A 33-page National Security Strategy document released by his administration late last week amounts to a repudiation of the core precepts of three-quarters of a century of American foreign policy, a scathing critique of recent American history, a rejection of central elements of the country’s political character, and a strong indictment of the assumptions, institutions and byways of the world order that Mr. Trump’s predecessors created.
The Trump administration’s statement of national-security priorities, required by a 1986 law, is a disavowal of many if not all of the characteristics of global power that – in a great irony – permit Mr. Trump to have the military, economic and cultural assets and independence to reject them.
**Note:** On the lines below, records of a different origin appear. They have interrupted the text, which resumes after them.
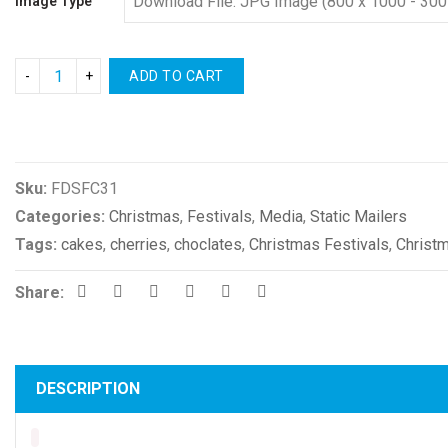
Image Type
ADD TO CART
Compare
Sku:
FDSFC31
Categories:
Christmas
,
Festivals
,
Media
,
Static Mailers
Tags:
cakes
,
cherries
,
choclates
,
Christmas Festivals
,
Christ
Share:
DESCRIPTION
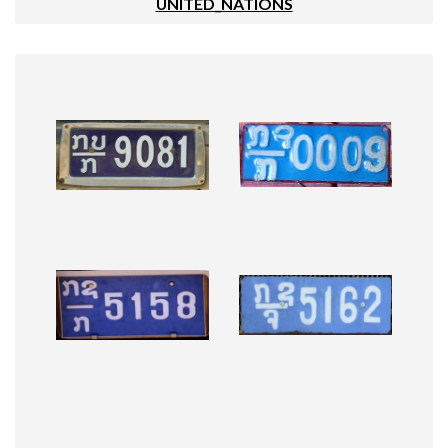
UNITED_NATIONS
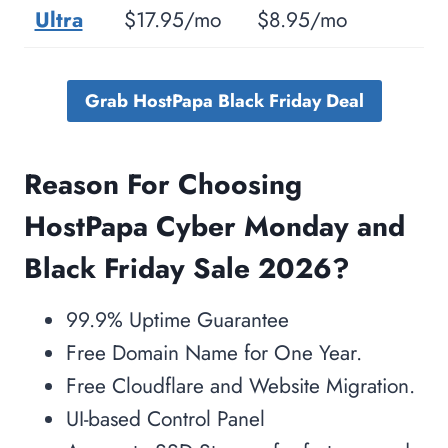
Frequently Asked Questions Related To
Ultra
$17.95/mo
$8.95/mo
HostPapa Black Friday Sale 2026?
Q. Why Should I Choose
Grab HostPapa Black Friday Deal
HostPapa Over Other Hosting
Providers?
Reason For Choosing
Q. What Tools Are Available On
HostPapa To Build My Website?
HostPapa Cyber Monday and
Q. How Would HostPapa help me
Black Friday Sale
2026?
to move my existing Website?
Q. What about HostPapa
99.9% Uptime Guarantee
Cancellation Policy?
Free Domain Name for One Year.
Q. How Many Domains Can I Host
Free Cloudflare and Website Migration.
With HostPapa Services?
UI-based Control Panel
Conclusion: Is HostPapa Worth the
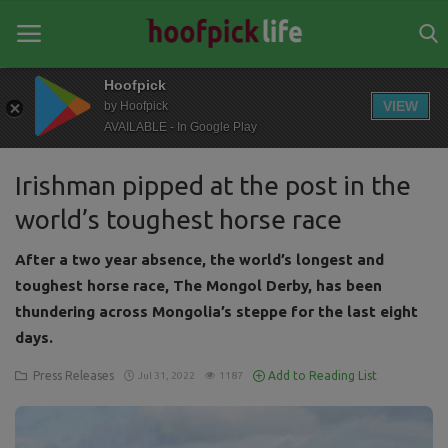
Hoofpick
VIEW
by Hoofpick
AVAILABLE - In Google Play
Home
Irishman pipped at the post in the
General
world’s toughest horse race
News
After a two year absence, the world’s longest and
Views
toughest horse race, The Mongol Derby, has been
thundering across Mongolia’s steppe for the last eight
Login
days.
Register
Press Releases
Add to Reading List
Jul 31, 2022
1187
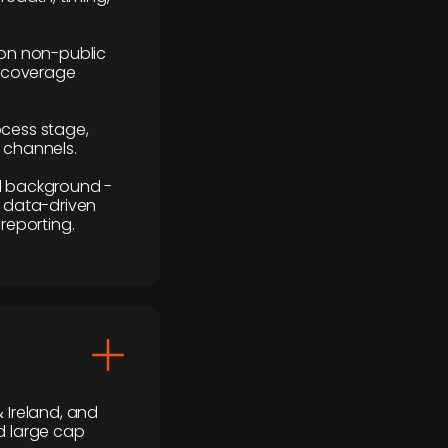
y on non-public
r coverage
rocess stage,
n channels.
ial background -
c, data-driven
reporting.
 Ireland, and
d large cap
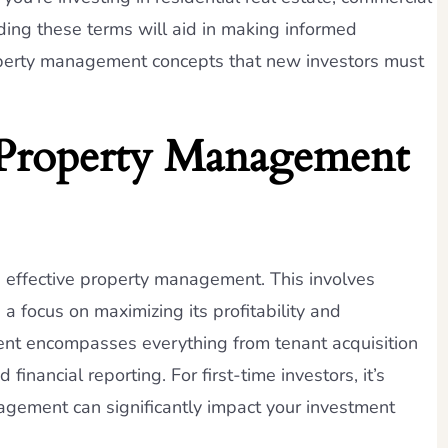
nding these terms will aid in making informed
roperty management concepts that new investors must
 Property Management
es effective property management. This involves
a focus on maximizing its profitability and
ent encompasses everything from tenant acquisition
nancial reporting. For first-time investors, it’s
gement can significantly impact your investment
Mr. Trump’s policy pronouncement is a radical document, the most dramatic American statement since the Marshall Plan, which rebuilt a Europe devastated by the Second World War, one of the building blocks of the world order Mr. Trump seems determined to replace. Indeed, in toppling those building blocks, the American President has tipped and perhaps toppled many of the foundation stones of nations around the globe, especially in North America and Europe.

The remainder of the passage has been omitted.